(Extracted records)
━━━━━━━━━━━━━━━━
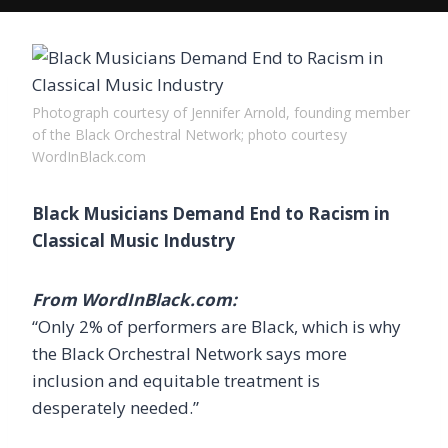
Photograph courtesy of Jennifer Arnold, founding member
of the Black Orchestral Network; photo courtesy
WordInBlack.com
Black Musicians Demand End to Racism in
Classical Music Industry
From WordInBlack.com:
“Only 2% of performers are Black, which is why
the Black Orchestral Network says more
inclusion and equitable treatment is
desperately needed.”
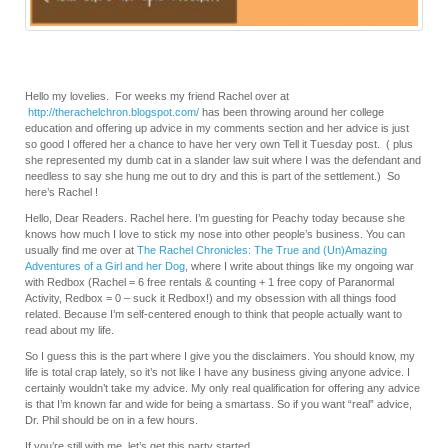
Hello my lovelies. For weeks my friend Rachel over at
http://therachelchron.blogspot.com/
has been throwing around her college
education and offering up advice in my comments section and her advice is just
so good I offered her a chance to have her very own Tell it Tuesday post. ( plus
she represented my dumb cat in a slander law suit where I was the defendant and
needless to say she hung me out to dry and this is part of the settlement.) So
here’s Rachel !
Hello, Dear Readers. Rachel here. I’m guesting for Peachy today because she
knows how much I love to stick my nose into other people’s business. You can
usually find me over at
The Rachel Chronicles: The True and (Un)Amazing
Adventures of a Girl and her Dog
, where I write about things like my ongoing war
with Redbox (Rachel = 6 free rentals & counting + 1 free copy of Paranormal
Activity, Redbox = 0 – suck it Redbox!) and my obsession with all things food
related. Because I’m self-centered enough to think that people actually want to
read about my life.
So I guess this is the part where I give you the disclaimers. You should know, my
life is total crap lately, so it’s not like I have any business giving anyone advice. I
certainly wouldn’t take my advice. My only real qualification for offering any advice
is that I’m known far and wide for being a smartass. So if you want “real” advice,
Dr. Phil should be on in a few hours.
If you’re still with me, let’s get this party started…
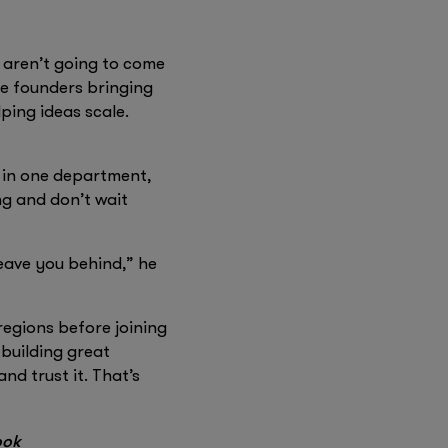
I aren’t going to come
ee founders bringing
ping ideas scale.
t in one department,
ng and don’t wait
eave you behind,” he
egions before joining
 building great
nd trust it. That’s
ook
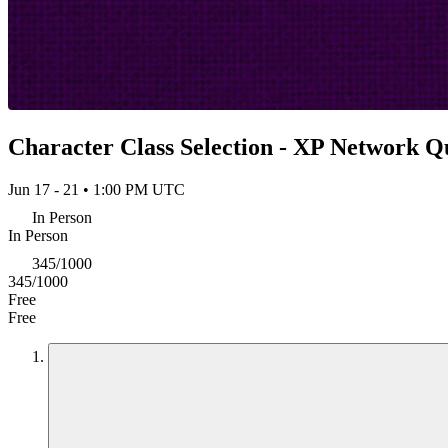
Character Class Selection - XP Network Q
Jun 17 - 21 • 1:00 PM UTC
In Person
In Person
345/1000
345/1000
Free
Free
━━━━━━━━━━━━━━━━
Instructions for the task
In the data, the line that contains "nd trust it. That’s" begins the part to write out; restate it and each line after it word for word through the end, with no pictures.

Expected output
nd trust it. That’s
ook
Character Class Selection - XP Network Q
Jun 17 - 21 • 1:00 PM UTC
In Person
In Person
345/1000
345/1000
Free
Free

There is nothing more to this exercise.